--- Saved entries ---
==================================================

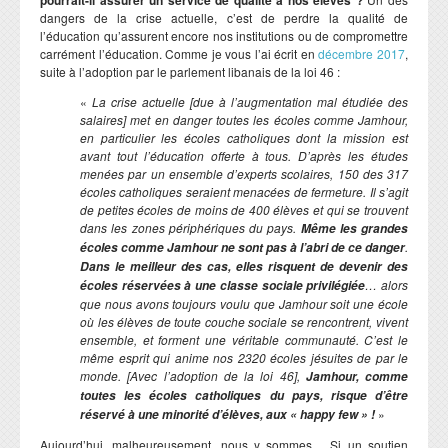
dangers de la crise actuelle, c’est de perdre la qualité de
l’éducation qu’assurent encore nos institutions ou de compromettre
carrément l’éducation. Comme je vous l’ai écrit en
décembre 2017
,
suite à l’adoption par le parlement libanais de la loi 46 :
«
La crise actuelle [due à l’augmentation mal étudiée des
salaires] met en danger toutes les écoles comme Jamhour,
en particulier les écoles catholiques dont la mission est
avant tout l’éducation offerte à tous. D’après les études
menées par un ensemble d’experts scolaires, 150 des 317
écoles catholiques seraient menacées de fermeture. Il s’agit
de petites écoles de moins de 400 élèves et qui se trouvent
dans les zones périphériques du pays.
Même les grandes
.
écoles comme Jamhour ne sont pas à l’abri de ce danger
Dans le meilleur des cas, elles risquent de devenir des
… alors
écoles réservées à une classe sociale privilégiée
que nous avons toujours voulu que Jamhour soit une école
où les élèves de toute couche sociale se rencontrent, vivent
ensemble, et forment une véritable communauté. C’est le
même esprit qui anime nos 2320 écoles jésuites de par le
monde. [Avec l’adoption de la loi 46],
Jamhour, comme
toutes les écoles catholiques du pays, risque d’être
»
réservé à une minorité d’élèves, aux « happy few » !
Aujourd’hui, malheureusement, nous y sommes… Si un soutien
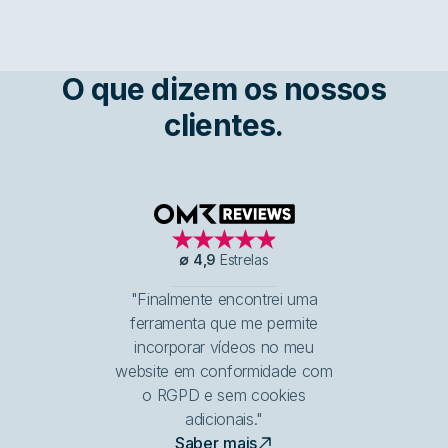
O que dizem os nossos
clientes.
OMR Reviews
∅
4,9
Estrelas
"Finalmente encontrei uma
ferramenta que me permite
incorporar vídeos no meu
website em conformidade com
o RGPD e sem cookies
adicionais."
Saber mais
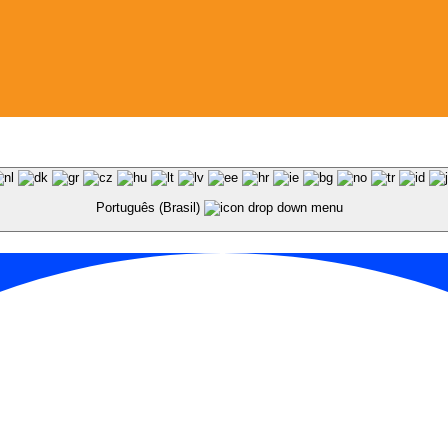
Português (Brasil)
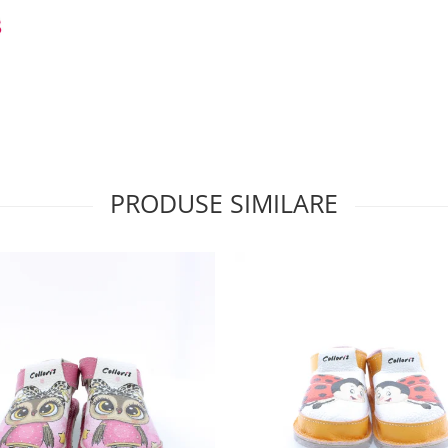
PRODUSE SIMILARE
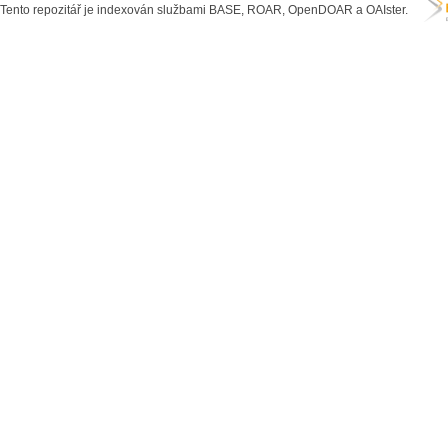
Tento repozitář je indexován službami BASE, ROAR, OpenDOAR a OAIster.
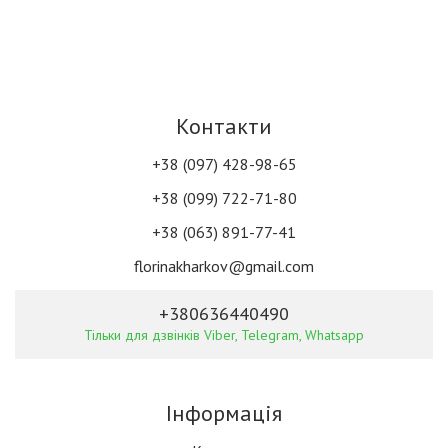
Контакти
+38 (097) 428-98-65
+38 (099) 722-71-80
+38 (063) 891-77-41
florinakharkov@gmail.com
+380636440490
Тільки для дзвінків Viber, Telegram, Whatsapp
Інформація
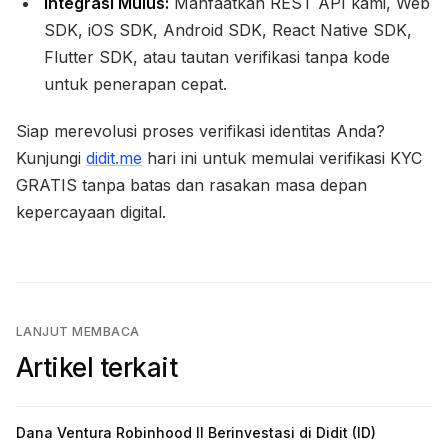
Integrasi Mulus:
Manfaatkan REST API kami, Web
SDK, iOS SDK, Android SDK, React Native SDK,
Flutter SDK, atau tautan verifikasi tanpa kode
untuk penerapan cepat.
Siap merevolusi proses verifikasi identitas Anda?
Kunjungi
didit.me
hari ini untuk memulai verifikasi KYC
GRATIS tanpa batas dan rasakan masa depan
kepercayaan digital.
LANJUT MEMBACA
Artikel terkait
Dana Ventura Robinhood II Berinvestasi di Didit (ID)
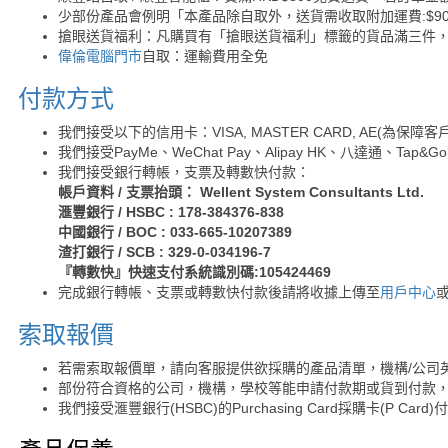
少部份產品會例明「本產品除自取外，送貨需收取附加運費:$90 /
搶眼送貨福利：凡購買有「搶眼送貨福利」標籤的貨品滿三件
偉倫電腦門市
自取：運輸費用全免
付款方式
我們接受以下的信用卡：VISA, MASTER CARD, AE(為
我們接受PayMe、WeChat Pay、Alipay HK、八達通、Tap
我們接受銀行轉帳，支票及轉數快付款：
帳戶資料 / 支票抬頭： Wellent System Consultants Ltd.
滙豐銀行 / HSBC : 178-384376-838
中國銀行 / BOC : 033-665-10207389
渣打銀行 / SCB : 329-0-034196-7
『轉數快』快速支付系統識別碼:105424469
完成銀行轉帳、支票或轉數快付款後請將收據上傳至
用戶中心
索取報價
若需索取報價單，請向客服提供欲採購的產品清單，機構/公司
部份符合資格的公司，機構，學校等能申請付款期或貨到付款，
我們接受滙豐銀行(HSBC)的Purchasing Card採購卡(P Card)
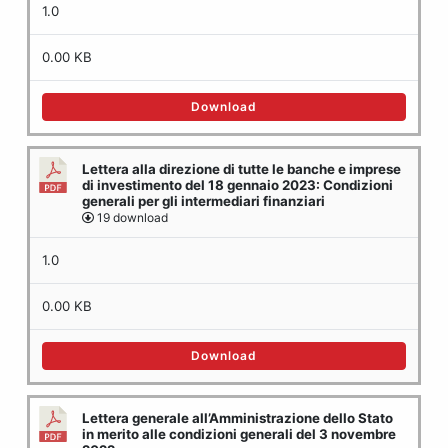
1.0
0.00 KB
Download
Lettera alla direzione di tutte le banche e imprese
di investimento del 18 gennaio 2023: Condizioni
generali per gli intermediari finanziari
19 download
1.0
0.00 KB
Download
Lettera generale all’Amministrazione dello Stato
in merito alle condizioni generali del 3 novembre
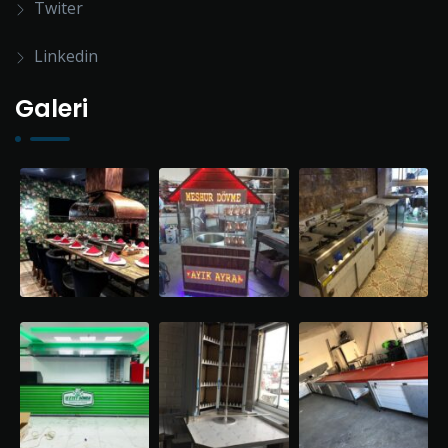
Twiter
Linkedin
Galeri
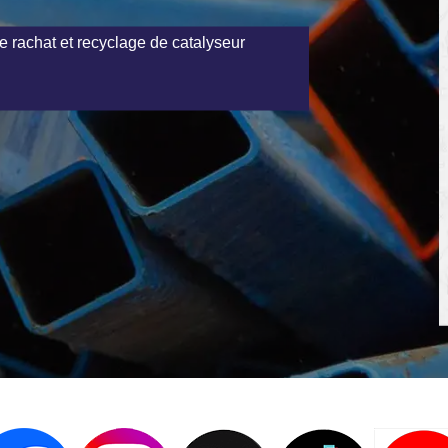
e rachat et recyclage de catalyseur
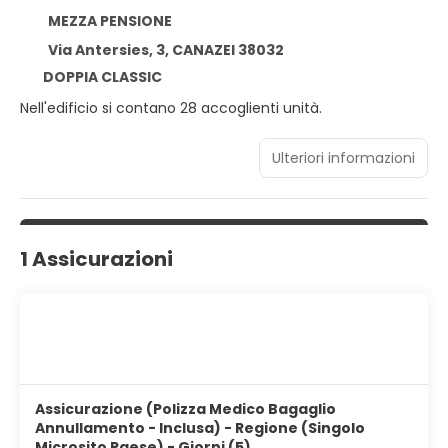
MEZZA PENSIONE
Via Antersies, 3, CANAZEI 38032
DOPPIA CLASSIC
Nell'edificio si contano 28 accoglienti unità.
Ulteriori informazioni
1 Assicurazioni
Assicurazione (Polizza Medico Bagaglio
Annullamento - Inclusa) - Regione (Singolo
Microsito Paese) - Giorni (5)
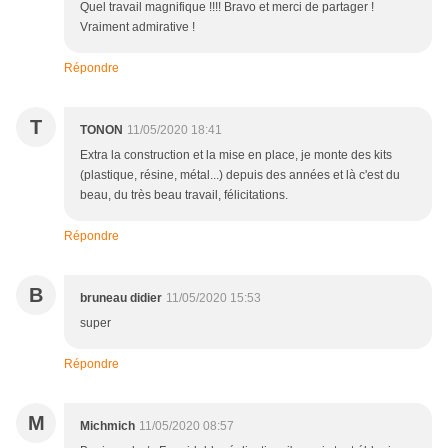
Quel travail magnifique !!!! Bravo et merci de partager !
Vraiment admirative !
Répondre
T
TONON
11/05/2020 18:41
Extra la construction et la mise en place, je monte des kits
(plastique, résine, métal...) depuis des années et là c'est du
beau, du très beau travail, félicitations.
Répondre
B
bruneau didier
11/05/2020 15:53
super
Répondre
M
Michmich
11/05/2020 08:57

==================================================

--- What you have to do ---
Check each line of the entries, and copy the ones that contain "nous".

--- Response area ---
que nous avons toujours voulu que Jamhour soit une école
Aujourd’hui, malheureusement, nous y sommes… Si un soutien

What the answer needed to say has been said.